A Zola Dictionary; the Characters of the Rougon-Macquart Novels of Emile Zola; eBook

This eBook from the Gutenberg Project consists of approximately 346 pages of information about A Zola Dictionary; the Characters of the Rougon-Macquart Novels of Emile Zola;.

A Zola Dictionary; the Characters of the Rougon-Macquart Novels of Emile Zola; eBook

This eBook from the Gutenberg Project consists of approximately 346 pages of information about A Zola Dictionary; the Characters of the Rougon-Macquart Novels of Emile Zola;.

GIRAUD (TATA) kept at Plassans a boarding-school for children, where the sculptor Mahoudeau had known Pierre Sandoz and other comrades who met later in Paris.  L’Oeuvre.

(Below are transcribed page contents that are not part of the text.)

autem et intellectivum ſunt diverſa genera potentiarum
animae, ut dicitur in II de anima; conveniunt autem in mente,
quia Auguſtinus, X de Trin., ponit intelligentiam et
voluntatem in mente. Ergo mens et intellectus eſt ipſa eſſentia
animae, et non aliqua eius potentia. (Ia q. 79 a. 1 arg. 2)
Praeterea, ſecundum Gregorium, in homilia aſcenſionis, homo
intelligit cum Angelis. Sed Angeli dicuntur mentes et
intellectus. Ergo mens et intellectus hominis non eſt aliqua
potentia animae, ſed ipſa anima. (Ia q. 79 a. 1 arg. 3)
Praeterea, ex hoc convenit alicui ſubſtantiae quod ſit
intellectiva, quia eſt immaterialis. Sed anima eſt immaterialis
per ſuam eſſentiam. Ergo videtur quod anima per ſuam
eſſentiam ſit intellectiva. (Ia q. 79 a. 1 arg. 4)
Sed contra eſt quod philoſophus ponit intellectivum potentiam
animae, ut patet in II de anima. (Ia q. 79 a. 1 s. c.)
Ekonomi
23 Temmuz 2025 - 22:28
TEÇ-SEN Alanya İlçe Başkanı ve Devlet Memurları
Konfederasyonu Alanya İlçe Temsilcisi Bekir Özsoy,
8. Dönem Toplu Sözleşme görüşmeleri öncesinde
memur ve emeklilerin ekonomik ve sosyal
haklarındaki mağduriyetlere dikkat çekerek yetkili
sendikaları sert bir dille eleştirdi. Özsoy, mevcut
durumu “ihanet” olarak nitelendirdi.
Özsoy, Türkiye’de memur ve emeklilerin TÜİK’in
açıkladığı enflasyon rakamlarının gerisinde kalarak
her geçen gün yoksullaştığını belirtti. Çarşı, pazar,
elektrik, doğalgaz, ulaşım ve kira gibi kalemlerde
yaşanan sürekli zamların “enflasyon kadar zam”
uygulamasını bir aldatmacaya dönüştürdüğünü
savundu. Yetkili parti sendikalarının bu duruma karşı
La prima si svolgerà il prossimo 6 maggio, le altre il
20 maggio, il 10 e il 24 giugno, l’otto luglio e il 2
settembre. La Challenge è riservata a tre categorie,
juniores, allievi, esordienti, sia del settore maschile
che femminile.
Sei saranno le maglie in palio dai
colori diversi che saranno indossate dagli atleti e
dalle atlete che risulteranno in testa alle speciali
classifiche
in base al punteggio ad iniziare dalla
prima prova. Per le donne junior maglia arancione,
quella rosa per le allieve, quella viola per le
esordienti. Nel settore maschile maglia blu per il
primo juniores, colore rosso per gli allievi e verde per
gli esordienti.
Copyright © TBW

GODARD (ABBE), cure of Bazoches-le-Doyen.  The authorities of Rognes, which was in his parish, refused to provide for a priest of their own, and Abbe Godard, in order to perform Mass, had to walk each Sunday the three kilometres which separated the two communes.  He was a short, stout man of hasty temper, who was disgusted with the indifference and irreligion of his parishioners, and his services were the shortest and baldest possible.  In spite of his temper, he had, however, a passion for the miserable, and to these he gave everything—­his money, his linen, almost the clothes off his back.  La Terre.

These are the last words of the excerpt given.